Linux network protocol stack 5--ovs receiving and contracting

ovs, whose full name is openvswitch, is a high-quality, multi-layer virtual switch with some advantages over bridge:

1) Facilitate network management and monitoring. The introduction of OVS can facilitate administrators to monitor the network status and data traffic in the whole cloud environment. For example, they can analyze which VM, OS and user the data packets flowing in the network come from. These can be achieved with the help of the tools provided by OVS.
2) Accelerate packet routing and forwarding. Compared with Bridge's simple forwarding rules based on MAC address learning, OVS introduces the mechanism of stream cache, which can speed up the forwarding efficiency of data packets.
3) Based on the idea of separating SDN control plane from data plane. The above two points are actually related to this point. The OVS control surface is responsible for learning and Issuing the flow table, and the specific forwarding actions are completed by the data surface. Strong scalability.
4) Tunnel protocol support. Bridge only supports VxLAN, OVS supports gre/vxlan/IPsec, etc.
5) Applicable to Xen, KVM, VirtualBox, VMware and other Hypervisors.

However, in recent years, the popularity of openflow has decreased significantly. SDN network can be realized in many ways, such as segment routing technology. Combined with traditional mpls/bgp, SDN can also be realized well.
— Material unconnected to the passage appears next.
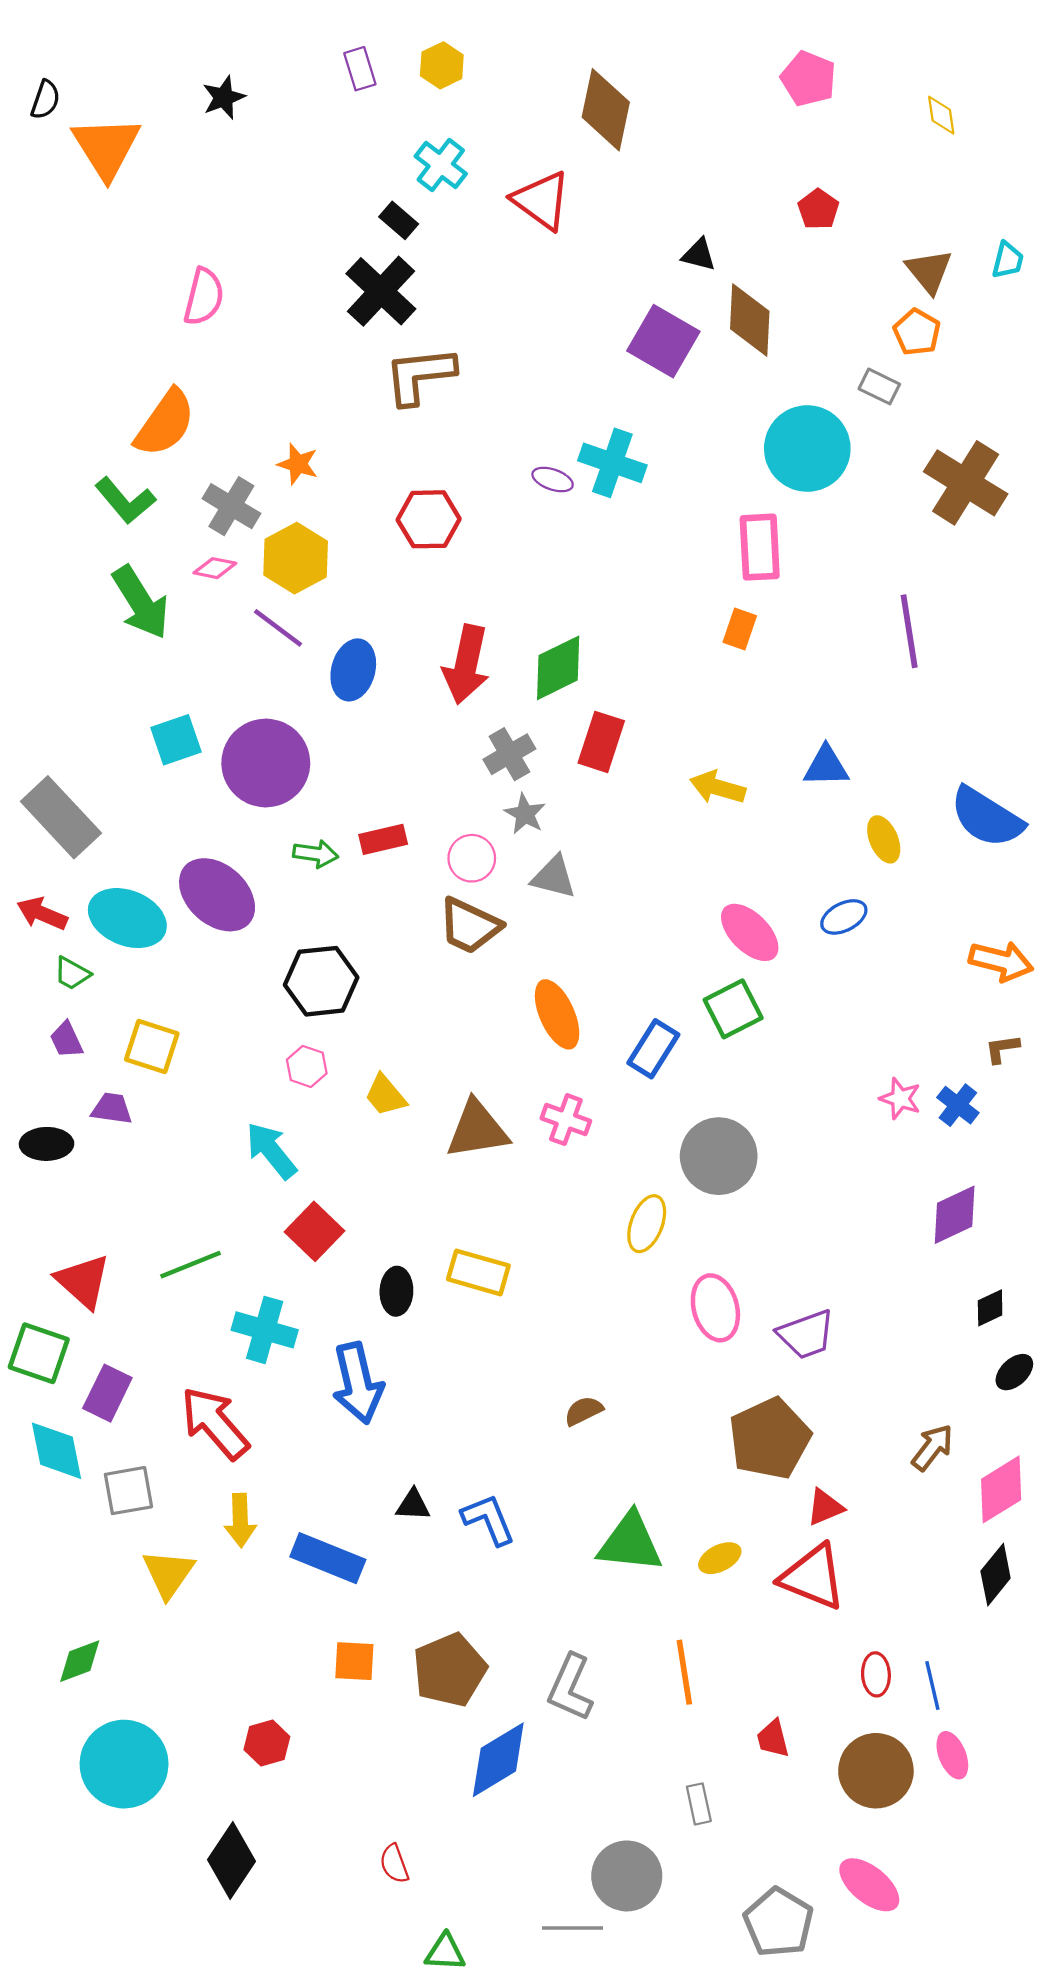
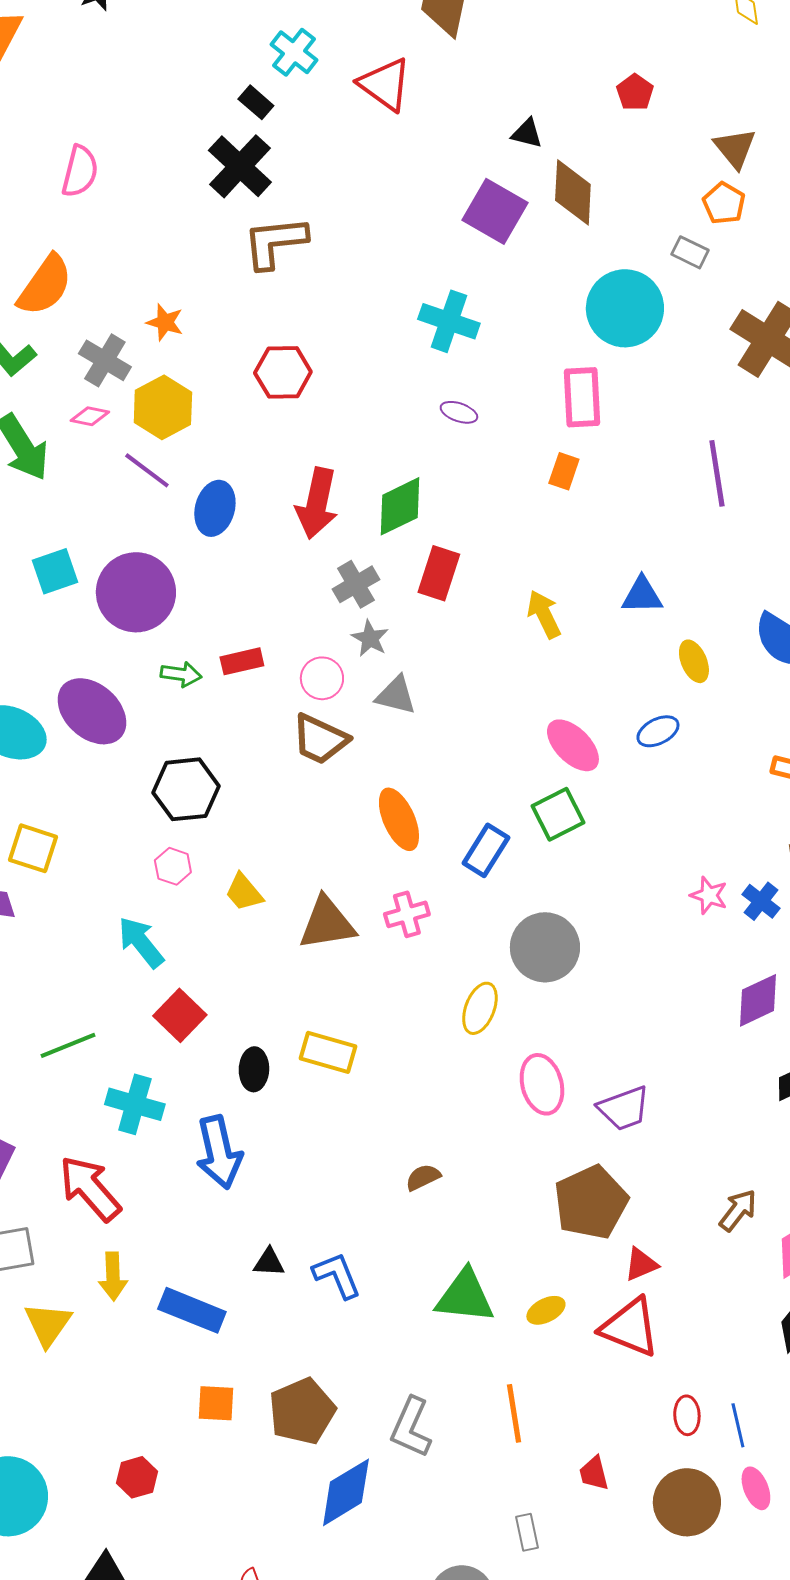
purple ellipse: (553, 480) -> (459, 412), moved
yellow arrow: (718, 787) -> (544, 614), turned 48
pink cross: (566, 1120) -> (407, 914), turned -36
Compared with SDN network based on openflow protocol, equipment manufacturers support better and more stable.

Like bridge, when adding a member interface to ovs bridge, it will be in dev - > RX of the member interface_ Mount the packet receiving processing function on the handler, as follows: ovs_vport_add will call the create function corresponding to the interface according to the different types of added interfaces, and all create functions will call ovs_netdev_link, where netdev is registered_ frame_ Hook is the packet receiving and processing function of ovs member port.
In vxlan_ Take create as an example. The creation of vxlan itself is the same as that of linux vxlan, and the core function is also vxlan_dev_configure, followed by creating the private data vport of the ovs member port, and finally in ovs_ netdev_ The link function is associated with vxlan and vport in the middle, as well as the mounting interface receiving function and private data (netdev_frame_hook, vport)
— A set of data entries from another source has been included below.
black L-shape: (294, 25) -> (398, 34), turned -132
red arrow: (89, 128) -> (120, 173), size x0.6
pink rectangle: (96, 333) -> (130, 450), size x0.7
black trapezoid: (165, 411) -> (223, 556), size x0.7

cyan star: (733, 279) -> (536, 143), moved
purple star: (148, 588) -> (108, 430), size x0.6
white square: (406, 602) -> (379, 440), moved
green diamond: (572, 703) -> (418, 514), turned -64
struct vport *ovs_vport_add(const struct vport_parms *parms)
{
	struct vport_ops *ops;
	struct vport *vport;

	ops = ovs_vport_lookup(parms);
	if (ops) {
		struct hlist_head *bucket;

		if (!try_module_get(ops->owner))
			return ERR_PTR(-EAFNOSUPPORT);

		vport = ops->create(parms);
		......
}

struct vport *ovs_netdev_link(struct vport *vport, const char *name)
{
	......
	err = netdev_rx_handler_register(vport->dev, netdev_frame_hook,
					 vport);
	......
}
EXPORT_SYMBOL_GPL(ovs_netdev_link);

After the network card receives the packet, go to__ netif_ receive_ skb_ After the core, peel off the vlan and find the vlan sub interface (if any). If SKB - > dev is an ovs member port, it will go to netdev_frame_hook handler.
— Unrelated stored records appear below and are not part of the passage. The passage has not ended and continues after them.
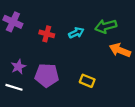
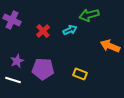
green arrow: (106, 26) -> (89, 15), moved
red cross: (47, 34) -> (43, 31), turned 32

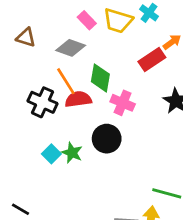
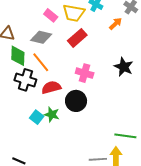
red rectangle: (152, 59) -> (77, 38), moved
green diamond: (100, 78) -> (18, 56), moved
red semicircle: (78, 99) -> (51, 87), moved

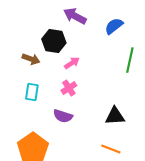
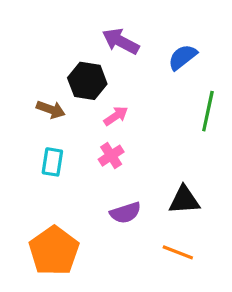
purple semicircle: (63, 116) -> (125, 213), moved, turned -36

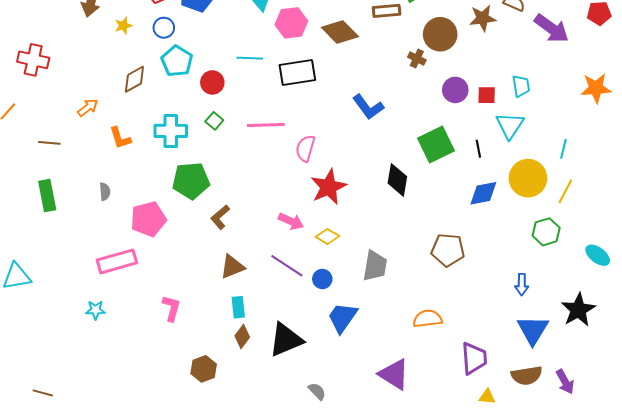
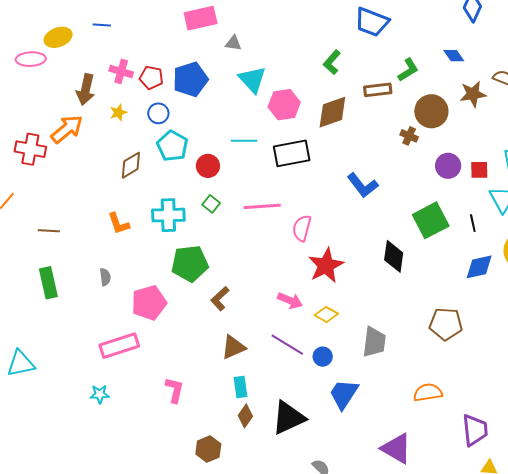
brown diamond: (340, 32) -> (332, 112), turned -63
orange arrow: (88, 108) -> (67, 129), moved, size x1.6

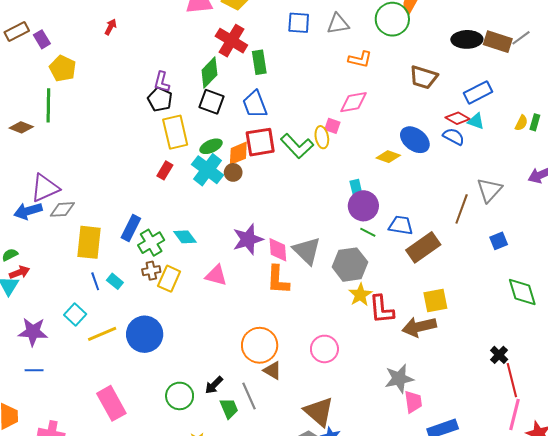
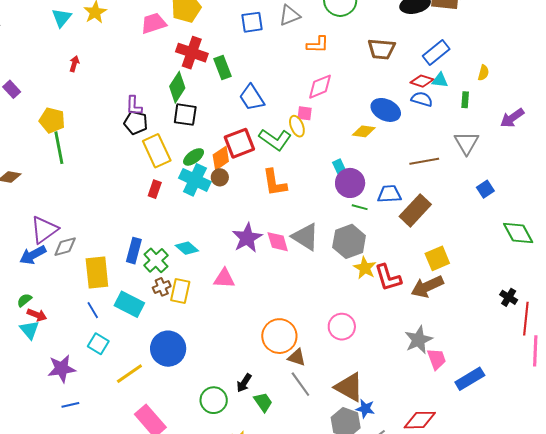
yellow pentagon: (63, 68) -> (52, 120), moved
blue trapezoid: (255, 104) -> (252, 98), moved
green line: (48, 105) -> (59, 148), moved
green rectangle: (535, 122) -> (465, 100), moved
brown line: (462, 209) -> (424, 161), moved, turned 72
red arrow: (19, 272) -> (37, 315), turned 54
orange L-shape: (278, 280) -> (275, 183), moved
blue line: (95, 281) -> (93, 310), moved
cyan rectangle: (115, 281) -> (129, 304), size x1.8
yellow line: (102, 334) -> (129, 374), moved
red line: (512, 380) -> (526, 319), turned 32
gray line: (249, 396) -> (300, 384), moved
static int __netif_receive_skb_core(struct sk_buff *skb, bool pfmemalloc)
{
......
	// Netdev mounted by ovs_ frame_ Hook function.
	rx_handler = rcu_dereference(skb->dev->rx_handler);
	if (rx_handler) {
		if (pt_prev) {
			ret = deliver_skb(skb, pt_prev, orig_dev);
			pt_prev = NULL;
		}
		switch (rx_handler(&skb)) {
		case RX_HANDLER_CONSUMED:  // The message has been consumed. End processing
			ret = NET_RX_SUCCESS;
			goto out;
		case RX_HANDLER_ANOTHER:  // SKB - > dev is modified. Go again
			goto another_round;
		case RX_HANDLER_EXACT: /* Pass exactly to ptype - > dev = = SKB - > dev */
			deliver_exact = true;
		case RX_HANDLER_PASS:
			break;
		default:
			BUG();
		}
	}

	......
}

struct vport is the core data structure of ovs member port, which is mounted on net_ RX of device_ handler_ On data members, ovs modules use this structure more, but it is not visible to external modules (private data structure).

struct vport {
	struct net_device *dev;        
	struct datapath	*dp;                // Corresponding to a bridge, multiple bridges can be added to ovs.
	struct vport_portids __rcu *upcall_portids;
	u16 port_no;

	struct hlist_node hash_node;
	struct hlist_node dp_hash_node;
	const struct vport_ops *ops;         // Operation processing functions corresponding to different interface types.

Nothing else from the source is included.